Exercise
The whole listing needs to be written out exactly, except for any images.

Record excerpts
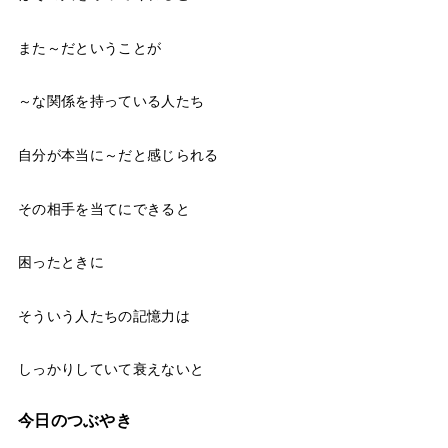
また～だということが
～な関係を持っている人たち
自分が本当に～だと感じられる
その相手を当てにできると
困ったときに
そういう人たちの記憶力は
しっかりしていて衰えないと
今日のつぶやき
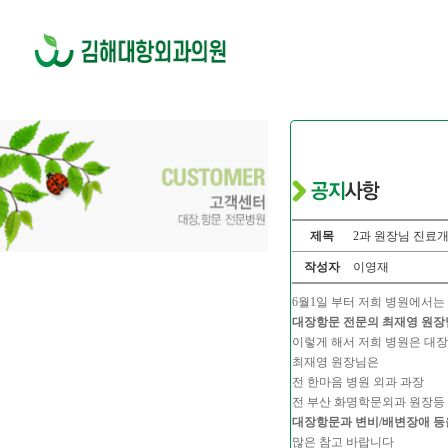
제목
2과 원장님 진료
작성자
이영재
6월1일 부터 저희 병원에서는
대장항문 전문의 최재영 원
이렇게 해서 저희 병원은 대장
최재영 원장님은
전 한마음 병원 외과 과장
전 부산 화명학문외과 원장등
대장항문과 변비/배변장애 등을
많은 참고 바랍니다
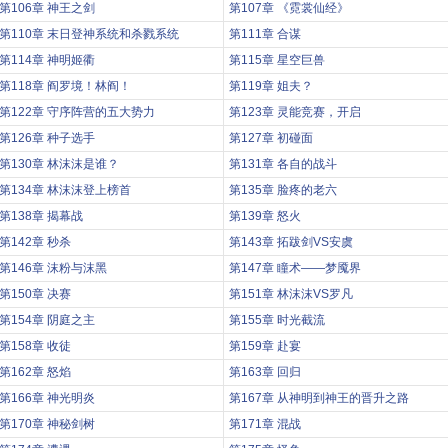
第106章 神王之剑
第107章 《霓裳仙经》
第110章 末日登神系统和杀戮系统
第111章 合谋
第114章 神明姬衢
第115章 星空巨兽
第118章 阎罗境！林阎！
第119章 姐夫？
第122章 守序阵营的五大势力
第123章 灵能竞赛，开启
第126章 种子选手
第127章 初碰面
第130章 林沫沫是谁？
第131章 各自的战斗
第134章 林沫沫登上榜首
第135章 脸疼的老六
第138章 揭幕战
第139章 怒火
第142章 秒杀
第143章 拓跋剑VS安虞
第146章 沫粉与沫黑
第147章 瞳术——梦魇界
第150章 决赛
第151章 林沫沫VS罗凡
第154章 阴庭之主
第155章 时光截流
第158章 收徒
第159章 赴宴
第162章 怒焰
第163章 回归
第166章 神光明炎
第167章 从神明到神王的晋升之路
第170章 神秘剑树
第171章 混战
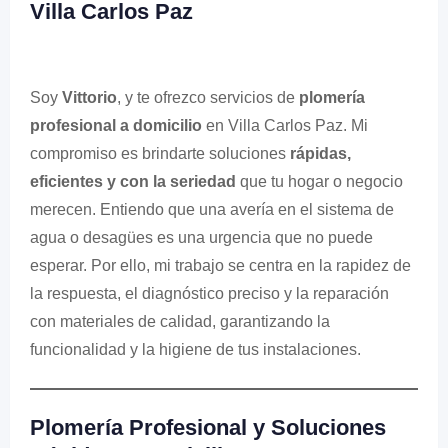
Villa Carlos Paz
Soy
Vittorio
, y te ofrezco servicios de
plomería
profesional a domicilio
en Villa Carlos Paz. Mi
compromiso es brindarte soluciones
rápidas,
eficientes y con la seriedad
que tu hogar o negocio
merecen. Entiendo que una avería en el sistema de
agua o desagües es una urgencia que no puede
esperar. Por ello, mi trabajo se centra en la rapidez de
la respuesta, el diagnóstico preciso y la reparación
con materiales de calidad, garantizando la
funcionalidad y la higiene de tus instalaciones.
Plomería Profesional y Soluciones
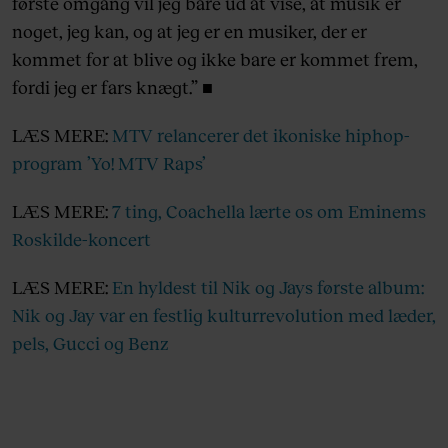
første omgang vil jeg bare ud at vise, at musik er
noget, jeg kan, og at jeg er en musiker, der er
kommet for at blive og ikke bare er kommet frem,
fordi jeg er fars knægt.” ■
LÆS MERE:
MTV relancerer det ikoniske hiphop-
program ’Yo! MTV Raps’
LÆS MERE:
7 ting, Coachella lærte os om Eminems
Roskilde-koncert
LÆS MERE:
En hyldest til Nik og Jays første album:
Nik og Jay var en festlig kulturrevolution med læder,
pels, Gucci og Benz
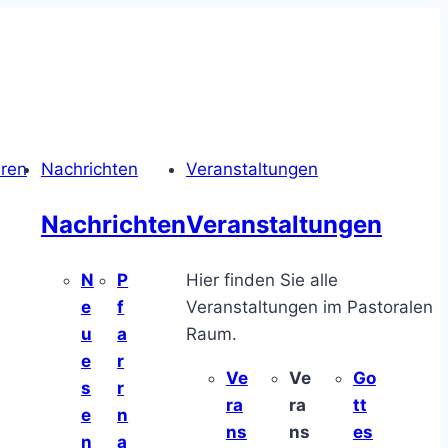
hren
Nachrichten
Veranstaltungen
Nachrichten
Veranstaltungen
N
P
Hier finden Sie alle
e
f
Veranstaltungen im Pastoralen
u
a
Raum.
e
r
Ve
Ve
Go
s
r
ra
ra
tt
e
n
ns
ns
es
n
a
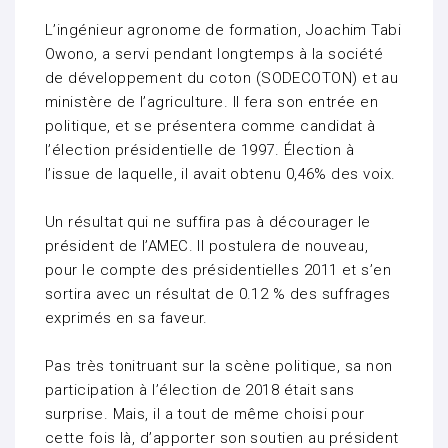
L’ingénieur agronome de formation, Joachim Tabi
Owono, a servi pendant longtemps à la société
de développement du coton (SODECOTON) et au
ministère de l’agriculture. Il fera son entrée en
politique, et se présentera comme candidat à
l’élection présidentielle de 1997. Élection à
l’issue de laquelle, il avait obtenu 0,46% des voix.
Un résultat qui ne suffira pas à décourager le
président de l’AMEC. Il postulera de nouveau,
pour le compte des présidentielles 2011 et s’en
sortira avec un résultat de 0.12 % des suffrages
exprimés en sa faveur.
Pas très tonitruant sur la scène politique, sa non
participation à l’élection de 2018 était sans
surprise. Mais, il a tout de même choisi pour
cette fois là, d’apporter son soutien au président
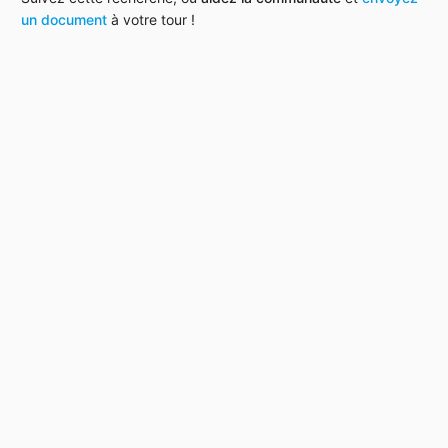
un document
à votre tour !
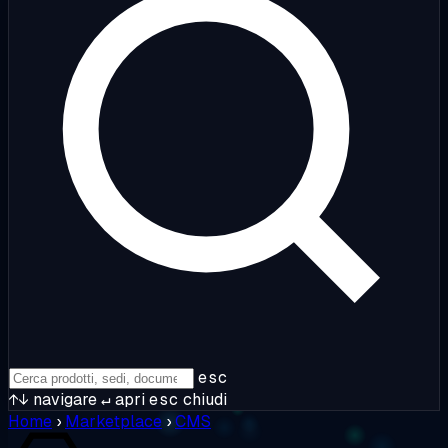
esc
↑↓
navigare
↵
apri
esc
chiudi
Home
›
Marketplace
›
CMS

Answer area
また～だということが
～な関係を持っている人たち
自分が本当に～だと感じられる
その相手を当てにできると
困ったときに
そういう人たちの記憶力は
しっかりしていて衰えないと
今日のつぶやき
제목
2과 원장님 진료
작성자
이영재
6월1일 부터 저희 병원에서는
대장항문 전문의 최재영 원
이렇게 해서 저희 병원은 대장
최재영 원장님은
전 한마음 병원 외과 과장
전 부산 화명학문외과 원장등
대장항문과 변비/배변장애 등을
많은 참고 바랍니다
第106章 神王之剑
第107章 《霓裳仙经》
第110章 末日登神系统和杀戮系统
第111章 合谋
第114章 神明姬衢
第115章 星空巨兽
第118章 阎罗境！林阎！
第119章 姐夫？
第122章 守序阵营的五大势力
第123章 灵能竞赛，开启
第126章 种子选手
第127章 初碰面
第130章 林沫沫是谁？
第131章 各自的战斗
第134章 林沫沫登上榜首
第135章 脸疼的老六
第138章 揭幕战
第139章 怒火
第142章 秒杀
第143章 拓跋剑VS安虞
第146章 沫粉与沫黑
第147章 瞳术——梦魇界
第150章 决赛
第151章 林沫沫VS罗凡
第154章 阴庭之主
第155章 时光截流
第158章 收徒
第159章 赴宴
第162章 怒焰
第163章 回归
第166章 神光明炎
第167章 从神明到神王的晋升之路
第170章 神秘剑树
第171章 混战
Villa Carlos Paz
Soy
Vittorio
, y te ofrezco servicios de
plomería
profesional a domicilio
en Villa Carlos Paz. Mi
compromiso es brindarte soluciones
rápidas,
eficientes y con la seriedad
que tu hogar o negocio
merecen. Entiendo que una avería en el sistema de
agua o desagües es una urgencia que no puede
esperar. Por ello, mi trabajo se centra en la rapidez de
la respuesta, el diagnóstico preciso y la reparación
con materiales de calidad, garantizando la
funcionalidad y la higiene de tus instalaciones.
Plomería Profesional y Soluciones
første omgang vil jeg bare ud at vise, at musik er
noget, jeg kan, og at jeg er en musiker, der er
kommet for at blive og ikke bare er kommet frem,
fordi jeg er fars knægt.” ■
LÆS MERE:
MTV relancerer det ikoniske hiphop-
program ’Yo! MTV Raps’
LÆS MERE:
7 ting, Coachella lærte os om Eminems
Roskilde-koncert
LÆS MERE:
En hyldest til Nik og Jays første album:
Nik og Jay var en festlig kulturrevolution med læder,
pels, Gucci og Benz
hren
Nachrichten
Veranstaltungen
Nachrichten
Veranstaltungen
N
P
Hier finden Sie alle
e
f
Veranstaltungen im Pastoralen
u
a
Raum.
e
r
Ve
Ve
Go
s
r
ra
ra
tt
e
n
ns
ns
es
n
a
L’ingénieur agronome de formation, Joachim Tabi
Owono, a servi pendant longtemps à la société
de développement du coton (SODECOTON) et au
ministère de l’agriculture. Il fera son entrée en
politique, et se présentera comme candidat à
l’élection présidentielle de 1997. Élection à
l’issue de laquelle, il avait obtenu 0,46% des voix.
Un résultat qui ne suffira pas à décourager le
président de l’AMEC. Il postulera de nouveau,
pour le compte des présidentielles 2011 et s’en
sortira avec un résultat de 0.12 % des suffrages
exprimés en sa faveur.
Pas très tonitruant sur la scène politique, sa non
participation à l’élection de 2018 était sans
surprise. Mais, il a tout de même choisi pour
cette fois là, d’apporter son soutien au président
un document
à votre tour !
esc
↑↓
navigare
↵
apri
esc
chiudi
Home
›
Marketplace
›
CMS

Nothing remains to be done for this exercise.